Yolanda shook her head. “The library’s founder waits for us within. The enemy is with him. It is a time for choosing sides.”

“Irad and Jaspeth are in there?” Evar’s eyes widened and he stared at the uninspiring grey lump of the Mechanism.

Yolanda shrugged. “If you like.”

Stick-shot in the distance broke through the irregular crashes of the automaton’s approach. Livira spun around in alarm, her expression fading from shock to something unreadable. “I can’t!” She started back towards the exit and the sound of their enemies. “Oanold and the others... they’re eating people. Our people! Gevin—they’re eating Gevin! That’s the evil here. Not Irad or Jaspeth. The library’s not the problem. It’s us. We’re the evil, humans, it’s us.”

Meelan, still holding his sister’s hand, called out, “Yute told us how many of them there are. Soldiers armed with ’sticks. They’ll just kill us all, Livira!”

Livira looked towards him, her face tragic but determined. “I’m scared too. I didn’t say what I should have said. I was too scared to lose you all. Too selfish. But we can’t not go back. We just can’t. Or at least I can’t. I wouldn’t be able to look any of you in the eye. If I saved myself like that, I wouldn’t be worth saving.”

“Livira!” Evar caught her arm. He wanted to tell her she shouldn’t go, or couldn’t go, that it was madness, that the monsters would kill her. The ones of her own kind. But he understood the look on her face now. Guilt. And he knew that anything he said to stop her would only erode whatever esteem she had for him. So, all he found to say was, “I’ll come with you.”

“No!” Yolanda’s voice became a cold wind. “By your own admission, you’ve given the greatest weapon into the hands of the greatest evil. That book is a flame of its own making and the fire that spreads from it may consume the library itself. Now you will stand before the powers that be and make an account of yourself. You will not throw away the lives of the only people who might yet undo the damage you have wrought!”

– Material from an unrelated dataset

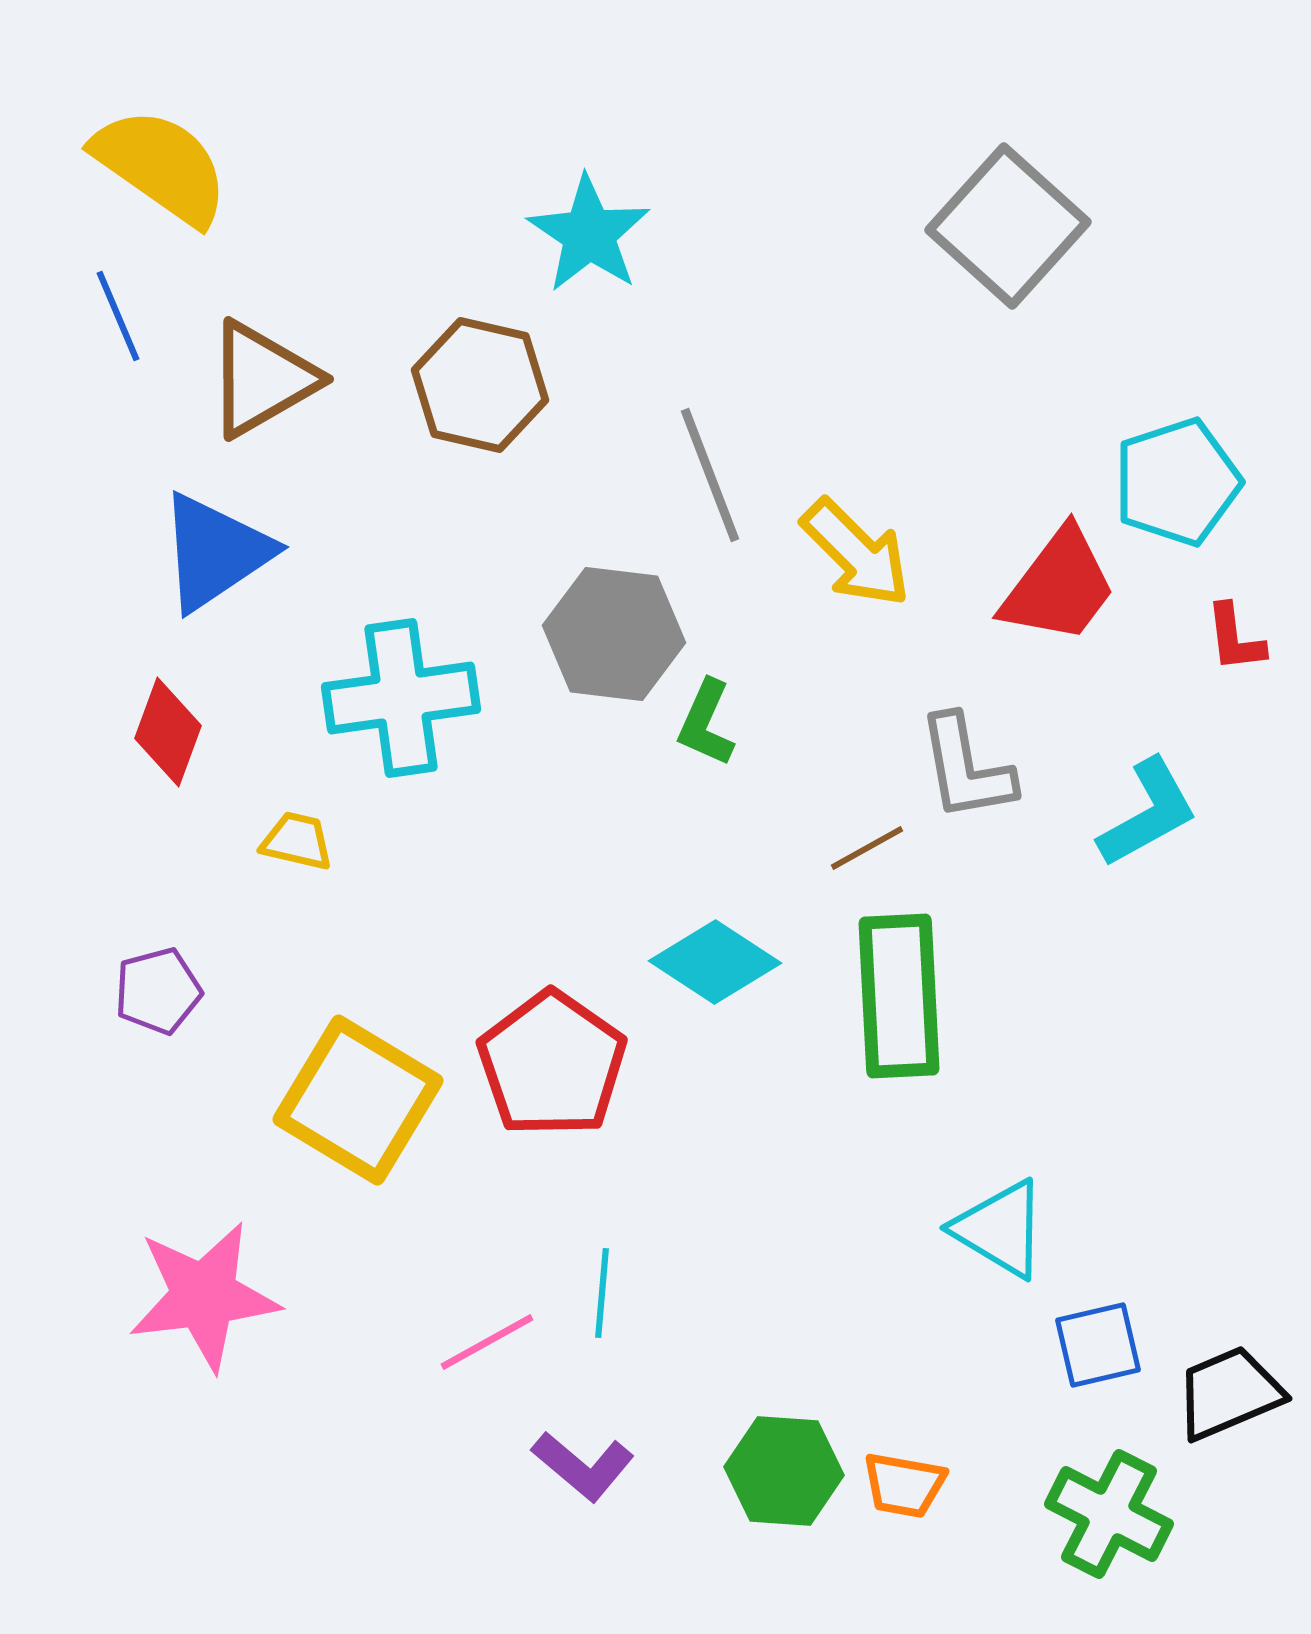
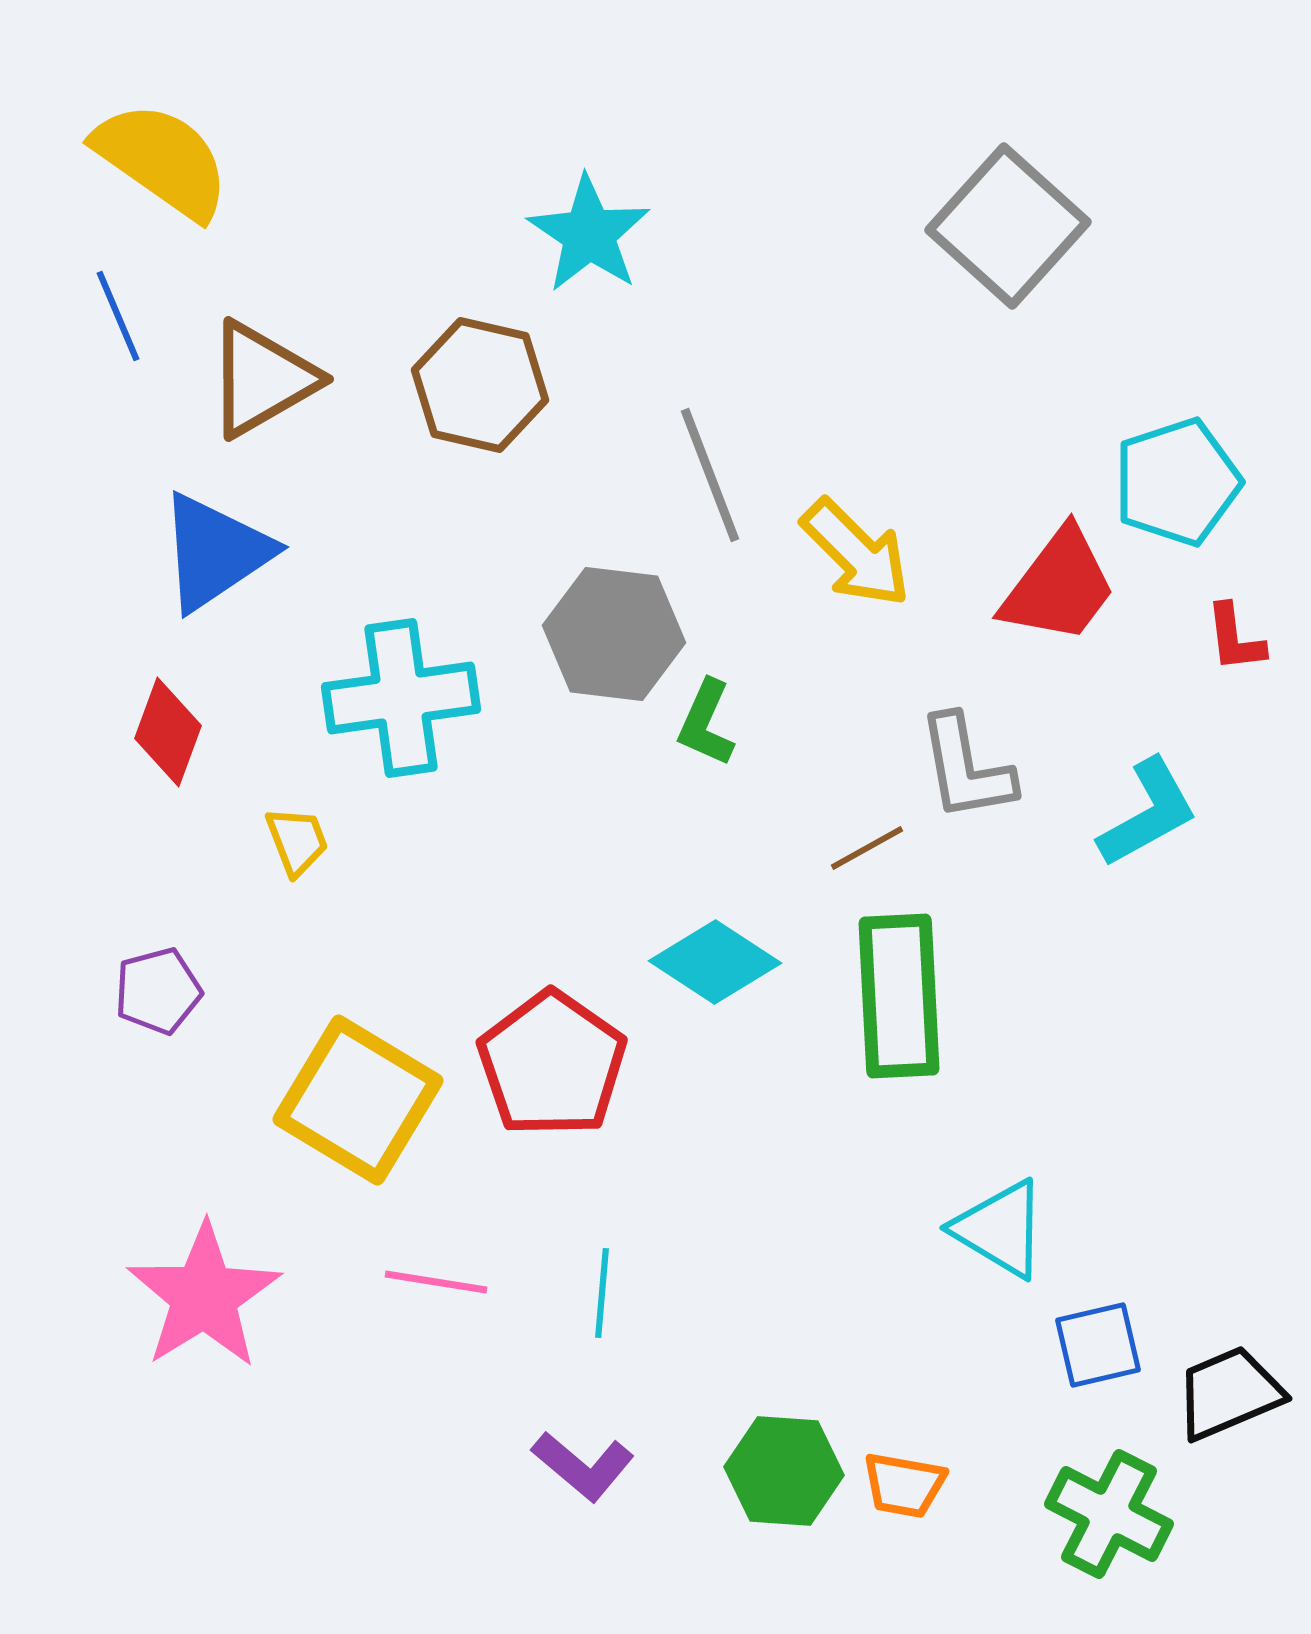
yellow semicircle: moved 1 px right, 6 px up
yellow trapezoid: rotated 56 degrees clockwise
pink star: rotated 25 degrees counterclockwise
pink line: moved 51 px left, 60 px up; rotated 38 degrees clockwise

“Which people?” Evar asked, still holding on to Livira’s arm, though whether he was her anchor in this storm, or she his, he couldn’t tell.

“You two, of course!” And with that Yute’s daughter strode towards the grey door of the Mechanism. The door became fog before her, and she passed through it, both arms clasped around the book she held over her chest. Nothing but the swirling of the mist marked her passage.

“Only one person can go in at a time?” Livira said weakly, looking at Evar for confirmation.

Evar nodded. “That’s what we were always told.”

“But today,” said Yute, going into the Mechanism after his daughter, “we’ve been summoned by the ones that made the rules.”